@Sobreperdonar
Montaigne, con la invención del ensayo, patentó la conversación como género literario. Aunque el legado de Montaigne tuvo extraordinarios seguidores en su lengua, en los tres siglos siguientes a su muerte, su inventó floreció mayormente en Inglaterra. A diferencia del ambiente absolutista, de exaltación y de terror que sucesivamente vivió Francia, el suelo inglés ofreció un clima más fértil y estable para el género dialógico del ensayo. Acaso en este país, los usos y costumbres de la Ilustración arraigaron más duraderamente y la divulgación del conocimiento y las artes de la opinión se volvieron fundamentales.
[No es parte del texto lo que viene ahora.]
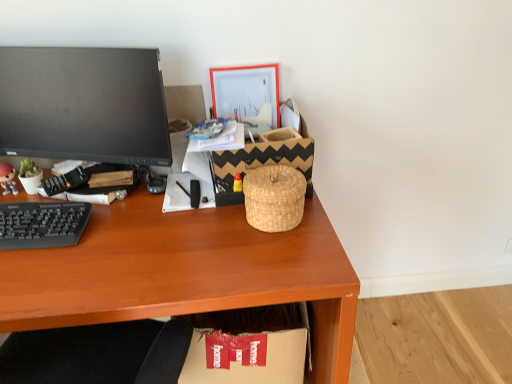 This screenshot has height=384, width=512. I want to click on free point above wooden desk at center (from a real-world perspective), so click(137, 235). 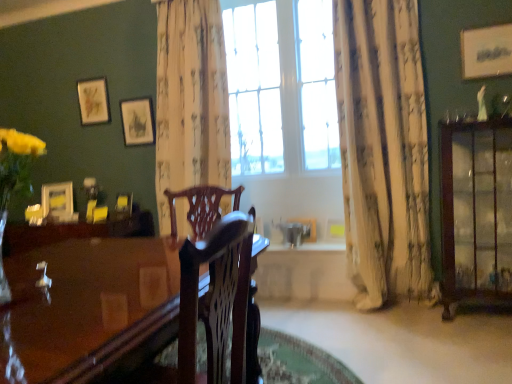 Question: Relative to yellow paper picture frame at center, which appears as the 2th picture frame when viewed from the front, is white paper at upper right, marked as the 6th picture frame in a back-to-front arrangement, in front or behind?

Choices:
 (A) front
 (B) behind

Answer: (A)

Question: Is white paper at upper right, which is counted as the 1th picture frame, starting from the right, spatially inside yellow paper picture frame at center, marked as the 5th picture frame in a back-to-front arrangement, or outside of it?

Choices:
 (A) inside
 (B) outside

Answer: (B)

Question: Estimate the real-world distances between objects in this image. Which object is farther from the brown wood cabinet at right?

Choices:
 (A) matte yellow picture frame at left, which is the sixth picture frame from right to left
 (B) glossy wood table at center
 (C) mahogany wood chair at center
 (D) wooden picture frame at center, acting as the fourth picture frame starting from the left
 (E) clear glass window at center

Answer: (A)

Question: Which object is positioned farthest from the brown wood cabinet at right?

Choices:
 (A) yellow paper picture frame at center, which appears as the 2th picture frame when viewed from the front
 (B) clear glass window at center
 (C) matte white picture frame at upper center, which is the third picture frame in top-to-bottom order
 (D) glossy wood table at center
 (E) white floral fabric curtain at center, placed as the first curtain when sorted from left to right

Answer: (C) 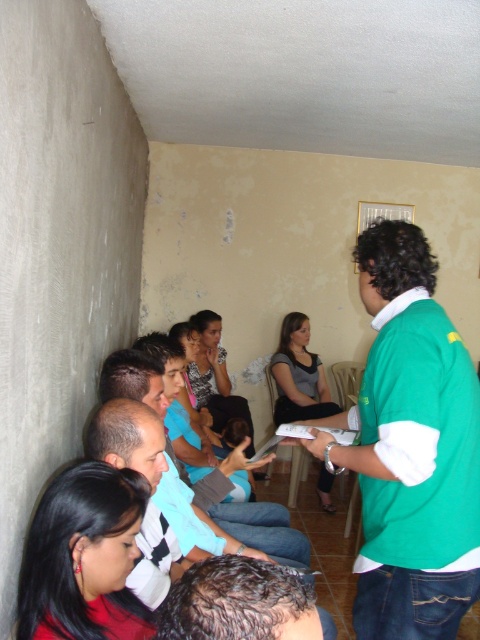 Does green fabric shirt at center have a lesser height compared to gray fabric shirt at center?

No, green fabric shirt at center is not shorter than gray fabric shirt at center.

Is green fabric shirt at center closer to the viewer compared to gray fabric shirt at center?

That is True.

Locate an element on the screen. This screenshot has height=640, width=480. green fabric shirt at center is located at coordinates (410, 449).

In order to click on green fabric shirt at center in this screenshot , I will do pyautogui.click(x=410, y=449).

Looking at this image, does black hair at lower left have a lesser height compared to light blue shirt at center?

Yes.

Is black hair at lower left thinner than light blue shirt at center?

Yes, black hair at lower left is thinner than light blue shirt at center.

Describe the element at coordinates (83, 554) in the screenshot. I see `black hair at lower left` at that location.

You are a GUI agent. You are given a task and a screenshot of the screen. Output one action in this format:
    pyautogui.click(x=<x>, y=<y>)
    Task: Click on the black hair at lower left
    
    Given the screenshot: What is the action you would take?
    pyautogui.click(x=83, y=554)

The width and height of the screenshot is (480, 640). In order to click on green fabric shirt at center in this screenshot , I will do `click(410, 449)`.

Measure the distance from green fabric shirt at center to dark brown hair at center.

green fabric shirt at center and dark brown hair at center are 74.85 centimeters apart.

Between point (470, 509) and point (287, 593), which one is positioned in front?

Point (287, 593) is in front.

Find the location of a particular element. The image size is (480, 640). green fabric shirt at center is located at coordinates (410, 449). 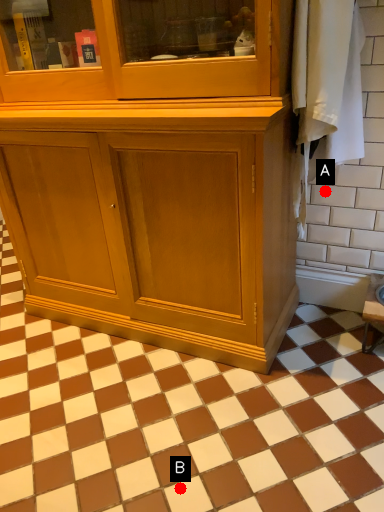 Question: Two points are circled on the image, labeled by A and B beside each circle. Which point is farther from the camera taking this photo?

Choices:
 (A) A is further
 (B) B is further

Answer: (A)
Para una parte de la población, se hizo habitual la frecuentación de bibliotecas, clubes de lectura o casas de café, así como el consumo de revistas y periódicos. El surgimiento del denominado “público” permitió, a su vez, que los artistas, pensadores y escritores ya no dependieran solo de los mecenazgos y propició mayores márgenes de independencia. El público consumía material periodístico que mediaba entre el especialista y el aficionado, difundía opiniones políticas y ofrecía entretenimiento y temas de conversación. Este desarrollo se retroalimentaba con fenómenos como la popularización del café y el establecimiento de casas públicas para consumirlo, lo que permitía mezclar clases sociales, profesiones e ideologías políticas y religiosas alrededor de la charla informal. Si a ello se agrega un régimen político con crecientes contrapesos entre poderes, se puede entender el giro radical que, con respecto a otros países, adoptó la conversación pública en Inglaterra: las personas con formaciones, intereses e ideas antagónicas podían confrontar sus ideas; se matizaban y aireaban los dogmas y se valoraba la polémica cordial, digamos deportiva, donde brillaban el argumento y el ingenio. El género ensayístico constituyó el arquetipo de esta disposición afable a la conversación con los demás, incluidos los adversarios que, más que aplastar, buscaba encontrar coincidencias y complementar visiones. Si bien no se anulaban las profundas diferencias, la disidencia no era motivo de enemistad o encono y se buscaba hacer de la tolerancia y la urbanidad los motores de la vida intelectual. Mucho de este memorable espíritu ilustrado ha cambiado en la escena pública más reciente. En distintas latitudes, la conversación se anula y el debate público, desde los medios impresos y electrónicos hasta las redes sociales, se caracteriza por una marcada contra–ilustración. A menudo fragmentada y polarizada, la discusión parte de pensamientos únicos, carece de referentes comunes y es refractaria a las coincidencias. Tras la escenografía de la conversación democrática y liberal, tiende a imperar una auténtica ley de la selva, en la que los poderosos desdeñan los argumentos, llaman enemigos del pueblo a sus críticos y descalifican las preguntas incómodas. La conversación, la gran herencia de Occidente, también busca refugio.